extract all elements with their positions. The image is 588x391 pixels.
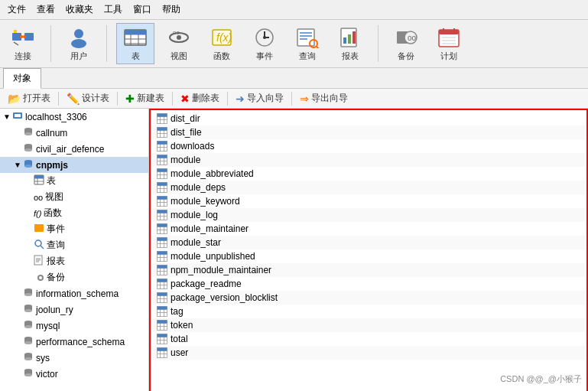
toolbar-function[interactable]: f(x) 函数 xyxy=(203,24,240,64)
action-divider-2 xyxy=(117,92,118,106)
toolbar-view[interactable]: oo 视图 xyxy=(161,24,197,64)
action-new[interactable]: ✚ 新建表 xyxy=(121,90,169,106)
svg-rect-60 xyxy=(34,175,44,178)
sidebar[interactable]: ▼ localhost_3306 callnum civil_air_defen… xyxy=(0,109,149,391)
toolbar-schedule[interactable]: 计划 xyxy=(430,24,467,64)
table-grid-icon xyxy=(157,306,167,317)
table-name-label: module_deps xyxy=(171,182,226,193)
user-icon xyxy=(65,25,93,50)
events-label: 事件 xyxy=(47,223,65,236)
tree-item-backups[interactable]: 备份 xyxy=(0,269,148,285)
table-list-item[interactable]: module_star xyxy=(152,236,585,249)
functions-label: 函数 xyxy=(44,207,62,220)
tree-item-views[interactable]: oo 视图 xyxy=(0,189,148,205)
table-name-label: tag xyxy=(171,306,184,317)
action-import[interactable]: ➜ 导入向导 xyxy=(231,90,288,106)
query-icon xyxy=(294,25,321,50)
tree-item-reports[interactable]: 报表 xyxy=(0,253,148,269)
tree-item-victor[interactable]: victor xyxy=(0,366,148,382)
tree-item-joolun[interactable]: joolun_ry xyxy=(0,301,148,318)
toolbar-table[interactable]: 表 xyxy=(116,23,154,64)
open-icon: 📂 xyxy=(8,93,21,105)
svg-rect-15 xyxy=(125,30,146,34)
table-list-item[interactable]: downloads xyxy=(152,139,585,153)
table-name-label: token xyxy=(171,320,193,331)
menu-view[interactable]: 查看 xyxy=(32,2,60,18)
table-name-label: total xyxy=(171,334,188,344)
svg-rect-46 xyxy=(15,114,21,117)
table-list-item[interactable]: module_maintainer xyxy=(152,222,585,236)
table-list-item[interactable]: user xyxy=(152,346,585,360)
menu-file[interactable]: 文件 xyxy=(3,2,31,18)
action-design-label: 设计表 xyxy=(82,92,109,105)
action-open[interactable]: 📂 打开表 xyxy=(3,90,55,106)
tree-item-queries[interactable]: 查询 xyxy=(0,237,148,253)
action-delete[interactable]: ✖ 删除表 xyxy=(176,90,224,106)
toolbar-report[interactable]: 报表 xyxy=(332,24,369,64)
table-list-item[interactable]: module_keyword xyxy=(152,194,585,208)
mysql-label: mysql xyxy=(36,321,60,331)
tree-item-localhost[interactable]: ▼ localhost_3306 xyxy=(0,109,148,125)
table-list-item[interactable]: package_readme xyxy=(152,277,585,291)
table-list-item[interactable]: module_log xyxy=(152,208,585,222)
table-list-item[interactable]: token xyxy=(152,318,585,332)
toolbar-user[interactable]: 用户 xyxy=(60,24,97,64)
table-list-item[interactable]: total xyxy=(152,332,585,346)
table-grid-icon xyxy=(157,223,167,234)
tree-item-callnum[interactable]: callnum xyxy=(0,125,148,141)
table-list-item[interactable]: package_version_blocklist xyxy=(152,291,585,305)
menu-tools[interactable]: 工具 xyxy=(99,2,127,18)
tree-item-functions[interactable]: f() 函数 xyxy=(0,205,148,221)
action-delete-label: 删除表 xyxy=(192,92,219,105)
tree-item-sys[interactable]: sys xyxy=(0,350,148,366)
table-list-item[interactable]: tag xyxy=(152,305,585,318)
toolbar-backup[interactable]: oo 备份 xyxy=(388,24,424,64)
table-list-item[interactable]: module_unpublished xyxy=(152,249,585,263)
menu-window[interactable]: 窗口 xyxy=(128,2,156,18)
action-new-label: 新建表 xyxy=(137,92,164,105)
table-name-label: dist_dir xyxy=(171,113,200,124)
svg-line-30 xyxy=(317,47,319,48)
tree-item-info-schema[interactable]: information_schema xyxy=(0,285,148,301)
table-list-item[interactable]: module_deps xyxy=(152,181,585,194)
menu-help[interactable]: 帮助 xyxy=(158,2,185,18)
db-icon-mysql xyxy=(23,319,34,332)
tree-item-performance[interactable]: performance_schema xyxy=(0,334,148,350)
svg-rect-171 xyxy=(158,293,167,296)
table-list-item[interactable]: module_abbreviated xyxy=(152,167,585,181)
table-list-item[interactable]: module xyxy=(152,153,585,167)
tree-item-mysql[interactable]: mysql xyxy=(0,318,148,334)
delete-icon: ✖ xyxy=(180,93,190,105)
action-export[interactable]: ⇒ 导出向导 xyxy=(295,90,352,106)
tab-bar: 对象 xyxy=(0,68,588,89)
tab-object[interactable]: 对象 xyxy=(3,68,41,89)
tree-item-civil[interactable]: civil_air_defence xyxy=(0,141,148,157)
table-name-label: module_log xyxy=(171,210,218,220)
action-design[interactable]: ✏️ 设计表 xyxy=(62,90,114,106)
table-list-item[interactable]: dist_file xyxy=(152,125,585,139)
table-grid-icon xyxy=(157,347,167,358)
content-area[interactable]: dist_dir dist_file downloads module modu… xyxy=(149,109,588,391)
toolbar-query[interactable]: 查询 xyxy=(289,24,326,64)
svg-rect-5 xyxy=(14,30,17,33)
svg-point-87 xyxy=(24,373,32,376)
toggle-cnpmjs[interactable]: ▼ xyxy=(14,161,23,169)
toolbar-event[interactable]: 事件 xyxy=(246,24,283,64)
menu-bar: 文件 查看 收藏夹 工具 窗口 帮助 xyxy=(0,0,588,20)
svg-rect-99 xyxy=(158,128,167,131)
queries-group-icon xyxy=(34,239,44,252)
tree-item-tables[interactable]: 表 xyxy=(0,173,148,189)
tree-item-events[interactable]: 事件 xyxy=(0,221,148,237)
svg-rect-25 xyxy=(297,29,314,46)
svg-rect-135 xyxy=(158,210,167,213)
toolbar-connect[interactable]: 连接 xyxy=(5,24,41,64)
table-grid-icon xyxy=(157,292,167,303)
toggle-localhost[interactable]: ▼ xyxy=(3,112,12,121)
svg-rect-93 xyxy=(158,114,167,117)
table-name-label: npm_module_maintainer xyxy=(171,265,271,275)
table-list-item[interactable]: npm_module_maintainer xyxy=(152,263,585,277)
table-list-item[interactable]: dist_dir xyxy=(152,112,585,125)
svg-rect-34 xyxy=(352,31,356,44)
menu-favorites[interactable]: 收藏夹 xyxy=(61,2,98,18)
tree-item-cnpmjs[interactable]: ▼ cnpmjs xyxy=(0,157,148,173)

**Activity**
Every line in the entries above that has the word "user" should be identified and copied.

**Exercise answer**
user-icon xyxy=(65,25,93,50)
table-list-item[interactable]: user xyxy=(152,346,585,360)
toolbar-user[interactable]: 用户 xyxy=(60,24,97,64)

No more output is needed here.